EXERCISE INSTRUCTIONS =>
Where does the string "eine" occur in the records? Copy each line that holds it.

PROVIDED DATA =>
———
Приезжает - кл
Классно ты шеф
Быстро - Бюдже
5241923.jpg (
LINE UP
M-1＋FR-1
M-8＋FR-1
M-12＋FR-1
———
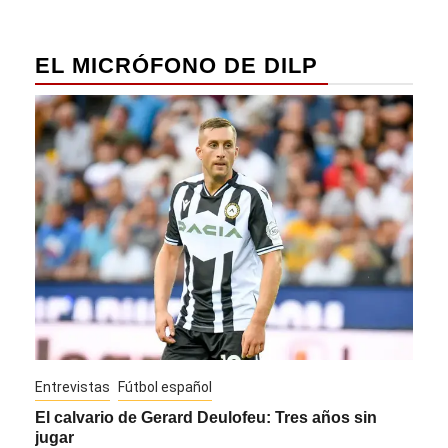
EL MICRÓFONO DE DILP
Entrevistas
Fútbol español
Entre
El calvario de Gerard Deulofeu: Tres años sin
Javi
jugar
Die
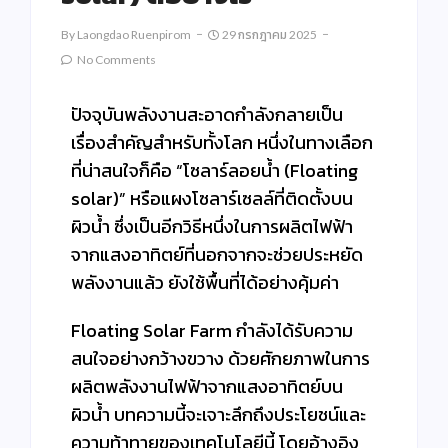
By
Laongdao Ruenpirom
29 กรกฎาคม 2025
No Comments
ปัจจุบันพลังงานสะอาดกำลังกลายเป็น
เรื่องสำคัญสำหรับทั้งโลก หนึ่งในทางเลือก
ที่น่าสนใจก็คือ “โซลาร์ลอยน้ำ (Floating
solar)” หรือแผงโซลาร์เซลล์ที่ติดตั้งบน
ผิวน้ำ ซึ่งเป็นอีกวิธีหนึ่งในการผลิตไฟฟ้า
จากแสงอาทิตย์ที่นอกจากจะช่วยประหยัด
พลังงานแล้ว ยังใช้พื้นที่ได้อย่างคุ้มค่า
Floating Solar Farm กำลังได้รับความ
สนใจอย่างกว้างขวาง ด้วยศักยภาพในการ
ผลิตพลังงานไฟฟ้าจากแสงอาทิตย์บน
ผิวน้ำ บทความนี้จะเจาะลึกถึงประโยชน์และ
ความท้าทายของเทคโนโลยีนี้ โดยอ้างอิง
———
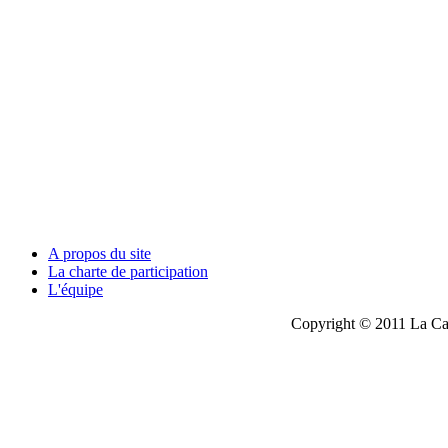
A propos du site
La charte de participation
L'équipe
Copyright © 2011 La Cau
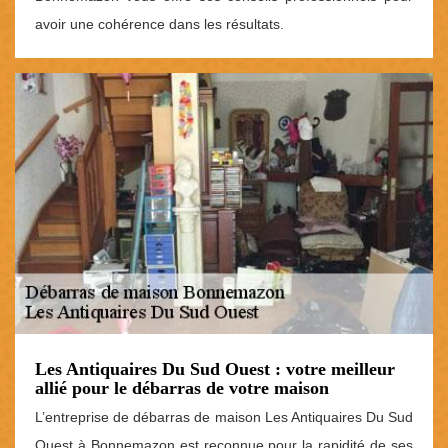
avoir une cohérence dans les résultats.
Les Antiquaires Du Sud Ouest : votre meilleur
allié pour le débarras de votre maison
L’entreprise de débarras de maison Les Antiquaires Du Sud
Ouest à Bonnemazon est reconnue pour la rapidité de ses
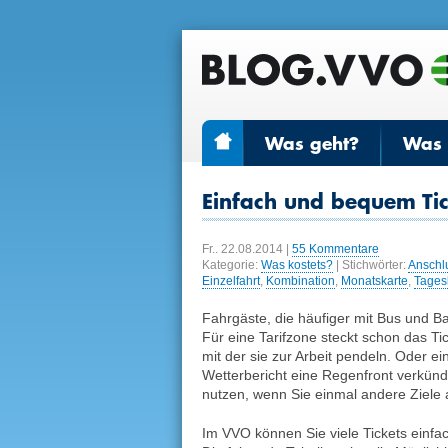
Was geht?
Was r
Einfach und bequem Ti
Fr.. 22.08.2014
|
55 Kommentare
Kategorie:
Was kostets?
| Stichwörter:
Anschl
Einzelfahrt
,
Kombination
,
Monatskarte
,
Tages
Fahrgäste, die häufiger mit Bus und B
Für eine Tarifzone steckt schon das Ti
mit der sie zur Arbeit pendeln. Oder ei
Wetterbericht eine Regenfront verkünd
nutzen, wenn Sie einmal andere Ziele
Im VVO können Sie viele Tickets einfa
———
OUTPUT FOR THIS EXERCISE =>
Für eine Tarifzone steckt schon das Ti
Wetterbericht eine Regenfront verkünd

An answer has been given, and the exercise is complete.